*** Given information ***
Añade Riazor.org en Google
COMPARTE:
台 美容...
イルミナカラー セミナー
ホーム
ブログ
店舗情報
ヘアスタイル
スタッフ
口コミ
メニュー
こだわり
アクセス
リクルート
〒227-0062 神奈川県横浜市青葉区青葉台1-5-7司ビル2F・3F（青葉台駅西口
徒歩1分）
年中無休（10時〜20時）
***
▶ **Task item**:
What is needed is the full listing, reproduced exactly.

▶ **Solution to the problem**:
Añade Riazor.org en Google
COMPARTE:
台 美容...
イルミナカラー セミナー
ホーム
ブログ
店舗情報
ヘアスタイル
スタッフ
口コミ
メニュー
こだわり
アクセス
リクルート
〒227-0062 神奈川県横浜市青葉区青葉台1-5-7司ビル2F・3F（青葉台駅西口
徒歩1分）
年中無休（10時〜20時）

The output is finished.